[Bounding box prediction data]
┄┄┄┄┄┄
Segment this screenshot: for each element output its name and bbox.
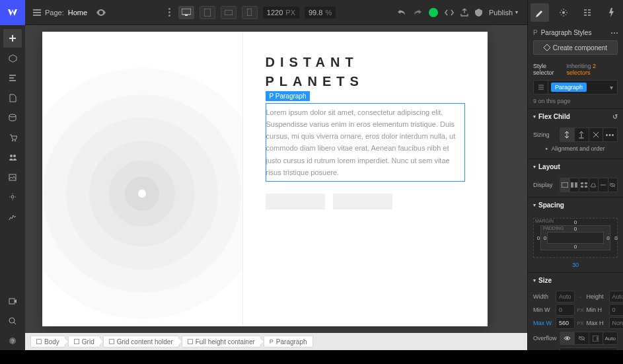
menu-icon[interactable]	[33, 9, 41, 16]
publish-button[interactable]: Publish ▾	[489, 9, 518, 17]
sizing-none-button[interactable]	[589, 128, 604, 141]
status-indicator	[429, 8, 438, 17]
svg-rect-17	[562, 182, 568, 188]
svg-text:?: ?	[11, 338, 15, 344]
class-selector-dropdown[interactable]: Paragraph ▾	[533, 80, 618, 94]
svg-rect-3	[225, 10, 233, 15]
mobile-portrait-button[interactable]	[242, 6, 258, 19]
symbols-button[interactable]	[3, 49, 22, 67]
create-component-button[interactable]: Create component	[533, 40, 618, 55]
audit-icon[interactable]	[475, 9, 482, 17]
reset-icon[interactable]: ↺	[612, 113, 618, 120]
class-tag[interactable]: Paragraph	[551, 83, 587, 92]
export-icon[interactable]	[460, 9, 468, 17]
viewport-controls: 1220PX 99.8%	[161, 6, 341, 19]
settings-tab[interactable]	[554, 3, 573, 22]
breadcrumb-item-body[interactable]: Body	[30, 336, 65, 347]
fit-select[interactable]: Fill	[560, 347, 618, 350]
audit-button[interactable]	[3, 207, 22, 226]
display-flex-button[interactable]	[570, 178, 580, 192]
section-spacing[interactable]: Spacing	[538, 201, 618, 209]
style-manager-tab[interactable]	[578, 3, 597, 22]
margin-bottom-value[interactable]: 30	[533, 260, 618, 268]
max-w-input[interactable]: 560	[556, 317, 575, 329]
zoom-input[interactable]: 99.8%	[305, 7, 336, 18]
section-flex-child[interactable]: Flex Child	[538, 113, 610, 120]
mobile-landscape-button[interactable]	[221, 6, 237, 19]
sizing-more-button[interactable]: •••	[603, 128, 617, 141]
min-h-input[interactable]: 0	[609, 304, 623, 316]
sizing-shrink-button[interactable]	[560, 128, 575, 141]
svg-point-7	[12, 140, 13, 141]
display-group	[560, 178, 618, 192]
placeholder-button-1[interactable]	[266, 194, 325, 209]
right-panel-tabs	[527, 0, 623, 25]
display-grid-button[interactable]	[579, 178, 589, 192]
panel-more-icon[interactable]	[611, 32, 618, 34]
max-h-input[interactable]: None	[609, 317, 623, 329]
display-inline-button[interactable]	[599, 178, 608, 192]
breadcrumb-item-grid[interactable]: Grid	[68, 336, 100, 347]
breadcrumb-item-paragraph[interactable]: PParagraph	[264, 336, 313, 347]
min-w-input[interactable]: 0	[556, 304, 575, 316]
canvas-width-input[interactable]: 1220PX	[263, 7, 299, 18]
overflow-scroll-button[interactable]	[589, 332, 604, 344]
svg-point-6	[9, 114, 16, 117]
selected-paragraph[interactable]: Lorem ipsum dolor sit amet, consectetur …	[266, 103, 466, 182]
undo-icon[interactable]	[397, 9, 406, 17]
alignment-order-row[interactable]: ▸Alignment and order	[533, 143, 618, 155]
section-layout[interactable]: Layout	[538, 163, 618, 170]
svg-point-5	[562, 11, 565, 14]
breadcrumb-item-holder[interactable]: Grid content holder	[103, 336, 179, 347]
svg-point-9	[10, 155, 13, 157]
video-button[interactable]	[3, 292, 22, 310]
svg-rect-22	[581, 186, 583, 188]
tablet-view-button[interactable]	[200, 6, 215, 19]
section-size[interactable]: Size	[538, 277, 618, 284]
pages-button[interactable]	[3, 89, 22, 107]
design-canvas[interactable]: DISTANT PLANETS P Paragraph Lorem ipsum …	[42, 32, 488, 326]
settings-button[interactable]	[3, 188, 22, 206]
help-button[interactable]: ?	[3, 332, 22, 350]
svg-rect-13	[9, 299, 15, 304]
height-input[interactable]: Auto	[609, 291, 623, 303]
overflow-auto-button[interactable]: Auto	[603, 332, 617, 344]
width-input[interactable]: Auto	[556, 291, 575, 303]
style-panel: P Paragraph Styles Create component Styl…	[527, 25, 623, 350]
dropdown-caret-icon: ▾	[606, 84, 617, 91]
assets-button[interactable]	[3, 168, 22, 186]
svg-rect-23	[585, 186, 587, 188]
display-block-button[interactable]	[560, 178, 570, 192]
redo-icon[interactable]	[413, 9, 422, 17]
webflow-logo[interactable]	[0, 0, 25, 25]
page-heading[interactable]: DISTANT PLANETS	[266, 53, 466, 91]
overflow-visible-button[interactable]	[560, 332, 575, 344]
display-inlineblock-button[interactable]	[589, 178, 599, 192]
selection-label: P Paragraph	[266, 91, 311, 101]
cms-button[interactable]	[3, 108, 22, 127]
code-icon[interactable]	[445, 9, 454, 17]
add-element-button[interactable]	[3, 29, 22, 48]
svg-rect-18	[571, 182, 573, 188]
page-prefix: Page:	[45, 9, 64, 17]
placeholder-button-2[interactable]	[333, 194, 392, 209]
svg-rect-25	[593, 336, 599, 342]
inheriting-label[interactable]: Inheriting 2 selectors	[566, 63, 618, 76]
svg-rect-19	[575, 182, 577, 188]
overflow-hidden-button[interactable]	[575, 332, 589, 344]
page-name[interactable]: Home	[68, 9, 87, 17]
preview-icon[interactable]	[96, 9, 106, 16]
breadcrumb-item-container[interactable]: Full height container	[182, 336, 261, 347]
spacing-box[interactable]: MARGIN PADDING 0 0 0 0 0 0 0	[533, 218, 618, 258]
style-tab[interactable]	[531, 3, 549, 22]
display-none-button[interactable]	[608, 178, 618, 192]
sizing-grow-button[interactable]	[575, 128, 589, 141]
desktop-view-button[interactable]	[178, 6, 194, 19]
interactions-tab[interactable]	[602, 3, 620, 22]
navigator-button[interactable]	[3, 69, 22, 87]
search-button[interactable]	[3, 312, 22, 330]
users-button[interactable]	[3, 148, 22, 166]
svg-rect-2	[204, 9, 211, 17]
ecommerce-button[interactable]	[3, 128, 22, 147]
panel-title: Paragraph Styles	[541, 29, 592, 36]
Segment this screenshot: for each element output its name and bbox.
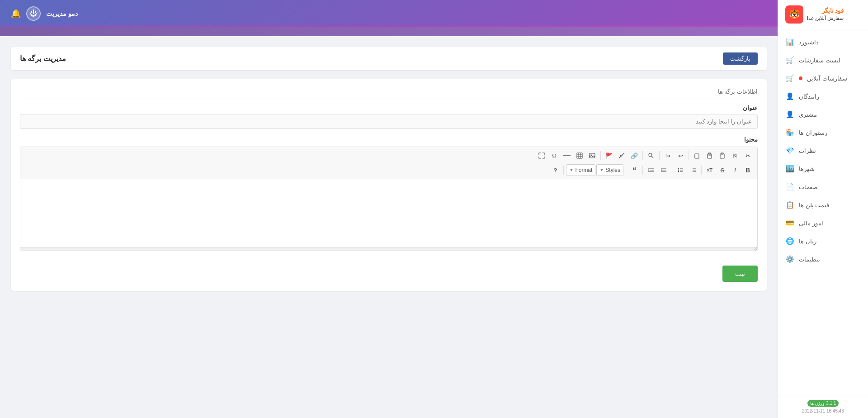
anchor-button[interactable]: 🚩 — [603, 150, 615, 162]
sidebar-logo: فود تایگر سفارش آنلاین غذا 🐯 — [778, 0, 868, 29]
outdent-button[interactable] — [658, 164, 670, 176]
format-dropdown[interactable]: Format ▼ — [566, 164, 595, 176]
toolbar-sep-2 — [659, 151, 660, 160]
back-button[interactable]: بازگشت — [723, 52, 758, 65]
page-header: بازگشت مدیریت برگه ها — [11, 47, 767, 70]
plans-icon: 📋 — [785, 200, 794, 209]
app-name: دمو مدیریت — [46, 10, 78, 17]
svg-line-35 — [753, 247, 757, 252]
toolbar-sep-4 — [600, 151, 601, 160]
sidebar-item-plans[interactable]: قیمت پلن ها 📋 — [778, 196, 868, 214]
version-badge: 3.1.1 ورژن ها — [807, 400, 839, 407]
sidebar-item-online-orders[interactable]: سفارشات آنلاین 🛒 — [778, 69, 868, 87]
svg-point-28 — [678, 171, 679, 172]
svg-text:W: W — [694, 155, 696, 158]
svg-text:3.: 3. — [690, 170, 691, 172]
sidebar-item-label: صفحات — [799, 184, 818, 190]
brand-name: فود تایگر — [807, 7, 844, 15]
sidebar-item-label: امور مالی — [799, 220, 823, 227]
brand-subtitle: سفارش آنلاین غذا — [807, 15, 844, 22]
format-dropdown-label: Format — [575, 167, 592, 173]
pages-icon: 📄 — [785, 182, 794, 191]
sidebar-nav: داشبورد 📊 لیست سفارشات 🛒 سفارشات آنلاین … — [778, 29, 868, 395]
toolbar-sep-8 — [626, 166, 626, 175]
image-button[interactable] — [586, 150, 598, 162]
copy-button[interactable]: ⎘ — [729, 150, 741, 162]
help-button[interactable]: ? — [549, 164, 561, 176]
bold-button[interactable]: B — [742, 164, 754, 176]
paste-word-button[interactable]: W — [691, 150, 703, 162]
orders-list-icon: 🛒 — [785, 56, 794, 65]
footer-timestamp: 16:45:43 2022-11-11 — [785, 408, 861, 413]
sidebar-logo-text: فود تایگر سفارش آنلاین غذا — [807, 7, 844, 22]
find-replace-button[interactable] — [645, 150, 657, 162]
sidebar-item-reviews[interactable]: نظرات 💎 — [778, 142, 868, 160]
indent-button[interactable] — [645, 164, 657, 176]
strikethrough-button[interactable]: S — [717, 164, 728, 176]
sidebar-item-label: داشبورد — [799, 39, 819, 46]
fullscreen-button[interactable] — [536, 150, 547, 162]
paste-text-button[interactable] — [704, 150, 716, 162]
styles-dropdown-arrow: ▼ — [599, 168, 604, 172]
sidebar-item-orders-list[interactable]: لیست سفارشات 🛒 — [778, 51, 868, 69]
sidebar-item-languages[interactable]: زبان ها 🌐 — [778, 232, 868, 250]
page-content: بازگشت مدیریت برگه ها اطلاعات برگه ها عن… — [0, 36, 778, 418]
paste-button[interactable] — [717, 150, 728, 162]
notification-bell[interactable]: 🔔 — [11, 9, 21, 19]
svg-point-27 — [678, 170, 679, 171]
languages-icon: 🌐 — [785, 237, 794, 246]
sidebar-item-finance[interactable]: امور مالی 💳 — [778, 214, 868, 232]
sidebar-item-label: قیمت پلن ها — [799, 202, 829, 209]
top-header: دمو مدیریت ⏻ 🔔 — [0, 0, 778, 27]
format-dropdown-arrow: ▼ — [569, 168, 573, 172]
svg-rect-12 — [577, 153, 582, 158]
sidebar-item-cities[interactable]: شهرها 🏙️ — [778, 160, 868, 178]
power-button[interactable]: ⏻ — [26, 6, 41, 21]
svg-point-26 — [678, 168, 679, 169]
sidebar-item-pages[interactable]: صفحات 📄 — [778, 178, 868, 196]
sidebar-item-label: تنظیمات — [799, 256, 820, 263]
settings-icon: ⚙️ — [785, 255, 794, 264]
sidebar-item-label: نظرات — [799, 147, 816, 154]
sidebar-item-label: زبان ها — [799, 238, 816, 245]
hr-button[interactable]: — — [561, 150, 573, 162]
restaurants-icon: 🏪 — [785, 128, 794, 137]
logo-icon: 🐯 — [785, 5, 803, 24]
styles-dropdown[interactable]: Styles ▼ — [596, 164, 623, 176]
unlink-button[interactable] — [616, 150, 627, 162]
special-char-button[interactable]: Ω — [548, 150, 560, 162]
cut-button[interactable]: ✂ — [742, 150, 754, 162]
drivers-icon: 👤 — [785, 92, 794, 101]
table-button[interactable] — [574, 150, 585, 162]
redo-button[interactable]: ↪ — [662, 150, 674, 162]
toolbar-sep-6 — [672, 166, 672, 175]
link-button[interactable]: 🔗 — [628, 150, 640, 162]
svg-rect-10 — [590, 153, 595, 158]
finance-icon: 💳 — [785, 218, 794, 228]
toolbar-sep-9 — [563, 166, 564, 175]
sidebar-item-settings[interactable]: تنظیمات ⚙️ — [778, 250, 868, 268]
unordered-list-button[interactable] — [675, 164, 686, 176]
sidebar: فود تایگر سفارش آنلاین غذا 🐯 داشبورد 📊 ل… — [778, 0, 868, 418]
power-icon: ⏻ — [30, 10, 37, 18]
blockquote-button[interactable]: ❝ — [628, 164, 640, 176]
submit-button[interactable]: ثبت — [722, 266, 758, 282]
toolbar-sep-3 — [642, 151, 643, 160]
toolbar-row-2: B I S Tx 1.2.3. — [24, 164, 754, 176]
editor-resize-handle[interactable] — [20, 247, 757, 251]
sidebar-item-drivers[interactable]: رانندگان 👤 — [778, 87, 868, 105]
sidebar-item-restaurants[interactable]: رستوران ها 🏪 — [778, 124, 868, 142]
italic-button[interactable]: I — [729, 164, 741, 176]
editor-body[interactable] — [20, 179, 757, 247]
sidebar-item-label: رستوران ها — [799, 129, 827, 136]
sidebar-item-customers[interactable]: مشتری 👤 — [778, 105, 868, 124]
ordered-list-button[interactable]: 1.2.3. — [687, 164, 699, 176]
dashboard-icon: 📊 — [785, 38, 794, 47]
toolbar-sep-1 — [689, 151, 689, 160]
title-input[interactable] — [20, 114, 758, 129]
online-orders-icon: 🛒 — [785, 74, 794, 83]
remove-format-button[interactable]: Tx — [704, 164, 716, 176]
undo-button[interactable]: ↩ — [675, 150, 686, 162]
sidebar-item-dashboard[interactable]: داشبورد 📊 — [778, 33, 868, 51]
svg-point-7 — [649, 153, 652, 157]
┄┄┄┄┄┄
What you have to do –
Look for the word "زبان" in the data, then return every line that contains it.

Solution below –
sidebar-item-languages[interactable]: زبان ها 🌐 — [778, 232, 868, 250]
sidebar-item-label: زبان ها — [799, 238, 816, 245]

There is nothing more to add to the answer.